# Completed Simpson and Shipton



## SBWHART (May 20, 2012)

Well got it finished

 ;D ;D ;D ;D

Her's a few Glamour shots and the Vid of it running












And the vid

[ame]http://youtu.be/kxpAIlInObk[/ame]

Enjoy

Stew


----------



## rabdouglas (May 20, 2012)

shear class


----------



## compspecial (May 20, 2012)

Hello Stew, your engine is fascinating to watch and so smooth, I wonder how many were built in full size and whether they were a practical success. What sort of finish have you used? it looks great!
                         Stew


----------



## ronkh (May 20, 2012)

Stew,

That's a fantastic engine! Well done.

So, what's next?

Kind regards,

Ron.


----------



## SBWHART (May 20, 2012)

Hi Stew

Only one was ever made for certain it was displayed at the great exhibition in 1852 powering a spinning machine, a second may have bin made but their is no definite evidence of this, they weren't very successful as only one was made, the original had sprung loaded side plates to take up wear.

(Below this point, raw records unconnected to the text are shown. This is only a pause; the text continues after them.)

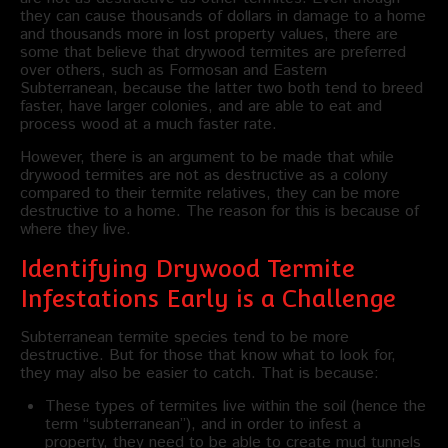
they can cause thousands of dollars in damage to a home
and thousands more in lost property values, there are
some that believe that drywood termites are preferred
over others, such as Formosan and Eastern
Subterranean, because the latter two both tend to breed
faster, have larger colonies, and are able to eat and
process wood at a much faster rate.
However, there is an argument to be made that while
drywood termites are not as destructive as a colony
compared to their termite relatives, they can be more
destructive to a home. The reason for this is because of
where they live.
Identifying Drywood Termite
Infestations Early is a Challenge
Subterranean termite species tend to be more
destructive. But for those that know what to look for,
they may also be easier to catch. That is because:
These types of termites live within the soil (hence the
term “subterranean”), and in order to infest a
property, they need to be able to create mud tunnels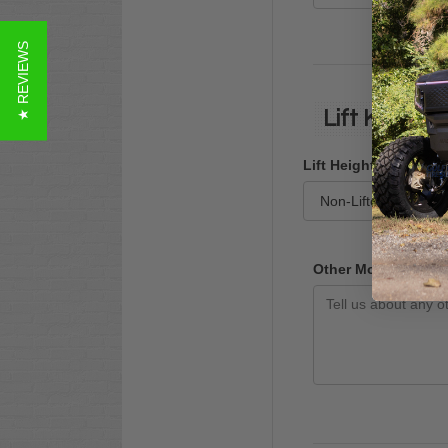
★ REVIEWS
Lift Kit & M
Lift Height
Other Modifications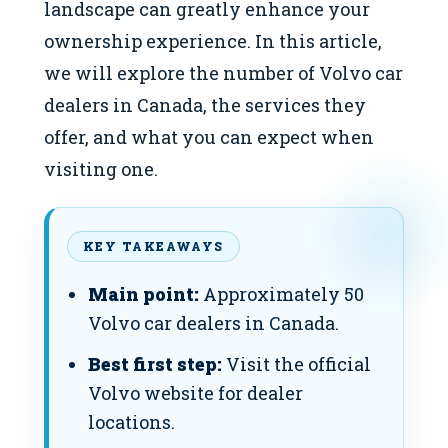
landscape can greatly enhance your
ownership experience. In this article,
we will explore the number of Volvo car
dealers in Canada, the services they
offer, and what you can expect when
visiting one.
KEY TAKEAWAYS
Main point:
Approximately 50
Volvo car dealers in Canada.
Best first step:
Visit the official
Volvo website for dealer
locations.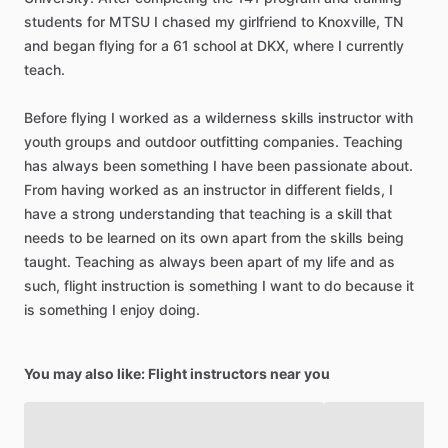
students
for
MTSU
I
chased
my
girlfriend
to
Knoxville,
TN
and
began
flying
for
a
61
school
at
DKX,
where
I
currently
teach.
Before
flying
I
worked
as
a
wilderness
skills
instructor
with
youth
groups
and
outdoor
outfitting
companies.
Teaching
has
always
been
something
I
have
been
passionate
about.
From
having
worked
as
an
instructor
in
different
fields,
I
have
a
strong
understanding
that
teaching
is
a
skill
that
needs
to
be
learned
on
its
own
apart
from
the
skills
being
taught.
Teaching
as
always
been
apart
of
my
life
and
as
such,
flight
instruction
is
something
I
want
to
do
because
it
is
something
I
enjoy
doing.
You may also like: Flight instructors near you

The finish is just mat black, started off with an acid etch followed by a grey primer then a few coats of the black.

Thanks for you're interest.

Stew


----------



## bearcar1 (May 20, 2012)

Absolutely marvelous Stew! It is such an interesting design, and quite a rare one indeed. I really admire the finish you put on, so industrial looking and yet elegant all at the same time. BRAVO!! Thm:

BC1
Jim


----------



## arnoldb (May 20, 2012)

:bow: :bow: :bow:
That is stunningly beautiful Stew - excellent job and a real pleasure to behold Thm:

Well Done!

Kind regards, Arnold


----------



## steamer (May 20, 2012)

Beautifully done Stew!  That's a great and unique model to attempt and complete!

Well done!  :bow:

Dave


----------



## doubletop (May 21, 2012)

Stew

I do like this one. I'd say it was your best yet, a steam Wankel comes to mind. (now there's a challenge for you). Looking forward to the write up in ME

Pete


----------



## b.lindsey (May 21, 2012)

Its simply stunning Stew!!! Fit, finish, slow speed running ability...all marks of a true craftsman. Thanks for sharing the build along the way too.

Bill


----------



## SBWHART (May 21, 2012)

ronkh  said:
			
		

> Stew,
> 
> That's a fantastic engine! Well done.
> 
> ...



I'm going to finish this off 






But first I have a bit of shop maintenance to do, :- new inner roof to the shop, plus I need to get some brownie points built up with the Boss




> Stew
> 
> I do like this one. I'd say it was your best yet, a steam Wankel comes to mind. (now there's a challenge for you). Looking forward to the write up in ME
> 
> Pete



Thanks Pete, I'll be writing it up over the next couple of weeks ao if its acceptable it should be published some time in August.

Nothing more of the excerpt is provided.